### [Collection entries]
************
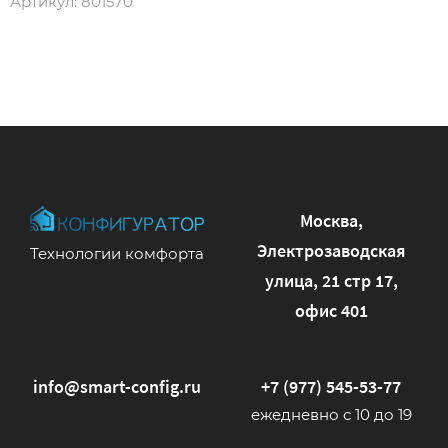
Артикул:
801570
Москва,
Электрозаводская
Технологии комфорта
улица, 21 стр 17,
офис 401
info@smart-config.ru
+7 (977) 545-53-77
ежедневно с 10 до 19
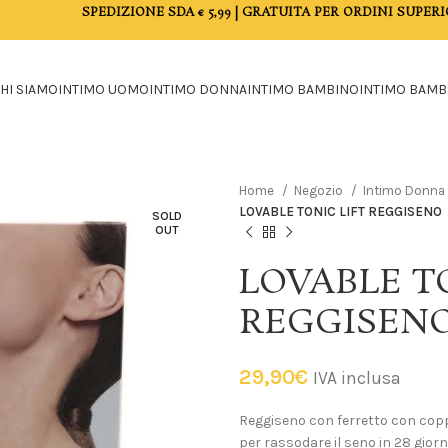
SPEDIZIONE SDA € 5,99 | GRATUITA PER ORDINI SUPERI
HI SIAMO
INTIMO UOMO
INTIMO DONNA
INTIMO BAMBINO
INTIMO BAMB
Home
Negozio
Intimo Donna
LOVABLE TONIC LIFT REGGISENO
SOLD
OUT
LOVABLE T
REGGISEN
29,90
€
IVA inclusa
Reggiseno con ferretto con copp
per rassodare il seno in 28 giorn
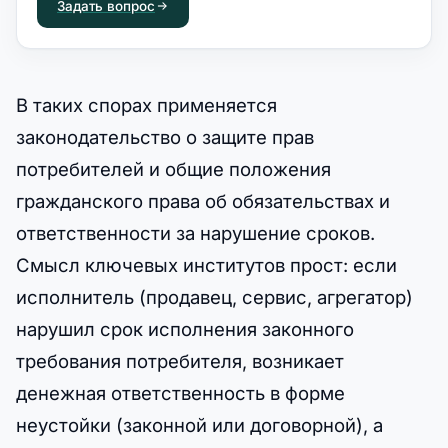
Задать вопрос
В таких спорах применяется
законодательство о защите прав
потребителей и общие положения
гражданского права об обязательствах и
ответственности за нарушение сроков.
Смысл ключевых институтов прост: если
исполнитель (продавец, сервис, агрегатор)
нарушил срок исполнения законного
требования потребителя, возникает
денежная ответственность в форме
неустойки (законной или договорной), а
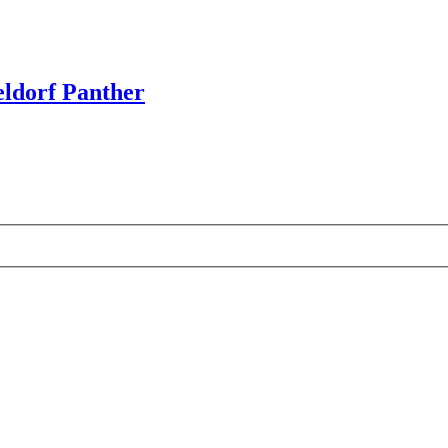
eldorf Panther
************
### [What the task requires]
Copy every line in the records above that contains the word "LOVABLE".

### [Response to this exercise]
LOVABLE TONIC LIFT REGGISENO
LOVABLE T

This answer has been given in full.